The Securities and Exchange Commission (SEC) has relaxed the rules for publicly listed firms and other companies with registered securities that want to hold their annual stockholders’ meetings (ASMs) earlier than the date stated in their bylaws.
Under the new policy, companies supervised by the SEC no longer need to secure prior approval from the regulator before conducting an early ASM. Instead, they must send a written notice to the SEC at least 32 business days before the scheduled meeting.
The notice must explain the reason for holding the meeting early and must be approved by the company’s board of directors, with supporting certification from the corporate secretary. The notice will help ensure that companies still comply with required timelines for filing and distributing their preliminary and definitive information statements.
Companies must also disclose the early meeting and the reason for it through SEC Form 17-C. This disclosure must be posted on the company’s website and, for listed firms, on the Philippine Stock Exchange disclosure platform.

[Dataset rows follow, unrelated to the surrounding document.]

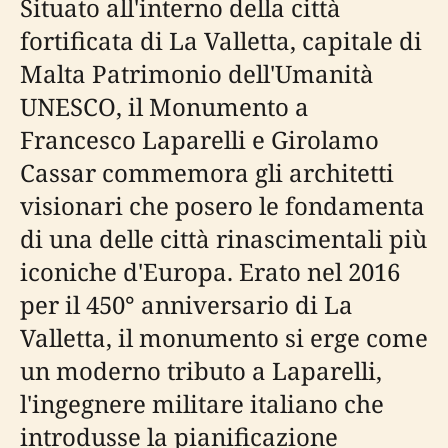
Situato all'interno della città
fortificata di La Valletta, capitale di
Malta Patrimonio dell'Umanità
UNESCO, il Monumento a
Francesco Laparelli e Girolamo
Cassar commemora gli architetti
visionari che posero le fondamenta
di una delle città rinascimentali più
iconiche d'Europa. Erato nel 2016
per il 450° anniversario di La
Valletta, il monumento si erge come
un moderno tributo a Laparelli,
l'ingegnere militare italiano che
introdusse la pianificazione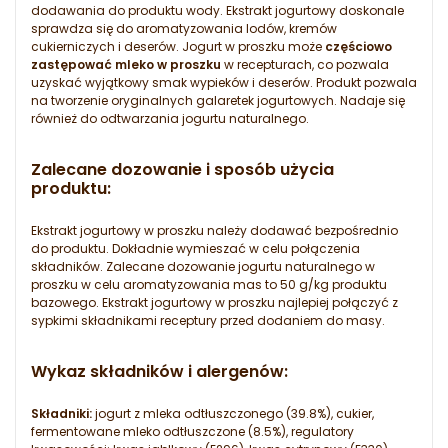
dodawania do produktu wody. Ekstrakt jogurtowy doskonale
sprawdza się do aromatyzowania lodów, kremów
cukierniczych i deserów. Jogurt w proszku może
częściowo
zastępować mleko w proszku
w recepturach, co pozwala
uzyskać wyjątkowy smak wypieków i deserów. Produkt pozwala
na tworzenie oryginalnych galaretek jogurtowych. Nadaje się
również do odtwarzania jogurtu naturalnego.
Zalecane dozowanie i sposób użycia
produktu:
Ekstrakt jogurtowy w proszku należy dodawać bezpośrednio
do produktu. Dokładnie wymieszać w celu połączenia
składników. Zalecane dozowanie jogurtu naturalnego w
proszku w celu aromatyzowania mas to 50 g/kg produktu
bazowego. Ekstrakt jogurtowy w proszku najlepiej połączyć z
sypkimi składnikami receptury przed dodaniem do masy.
Wykaz składników i alergenów:
Składniki:
jogurt z mleka odtłuszczonego (39.8%), cukier,
fermentowane mleko odtłuszczone (8.5%), regulatory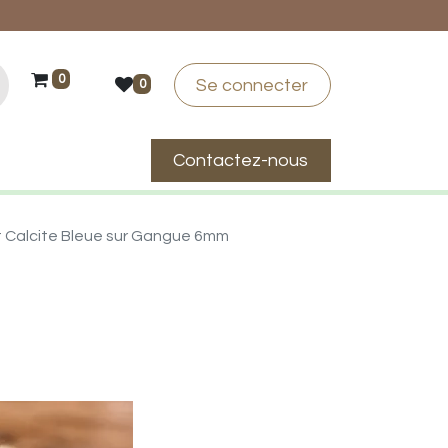
0
Se connecter
0
Contactez-nous
suis-je ?
t Calcite Bleue sur Gangue 6mm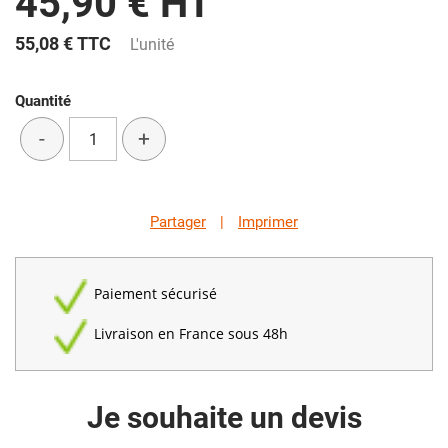
45,90 € HT
55,08 €
TTC
L'unité
Quantité
-
+
Partager
|
Imprimer
Paiement sécurisé
Livraison en France sous 48h
Je souhaite un devis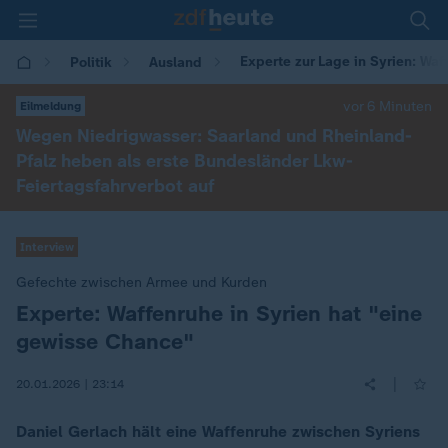
Experte zur Lage in Syrien: Wa
Politik
Ausland
vor 6 Minuten
Eilmeldung
Wegen Niedrigwasser: Saarland und Rheinland-
Pfalz heben als erste Bundesländer Lkw-
Feiertagsfahrverbot auf
Interview
Gefechte zwischen Armee und Kurden
Experte: Waffenruhe in Syrien hat "eine
:
gewisse Chance"
|
20.01.2026 | 23:14
Daniel Gerlach hält eine Waffenruhe zwischen Syriens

The SEC emphasized that companies should protect stockholders’ rights, encourage minority investors to attend the meetings, and comply with all filing deadlines for required documents.
Annual stockholders’ meetings are important corporate events where investors vote on key matters such as electing directors, approving major policies, and reviewing company performance. The SEC said the simplified process aims to give companies more flexibility in scheduling these meetings while maintaining transparency and protecting shareholder rights.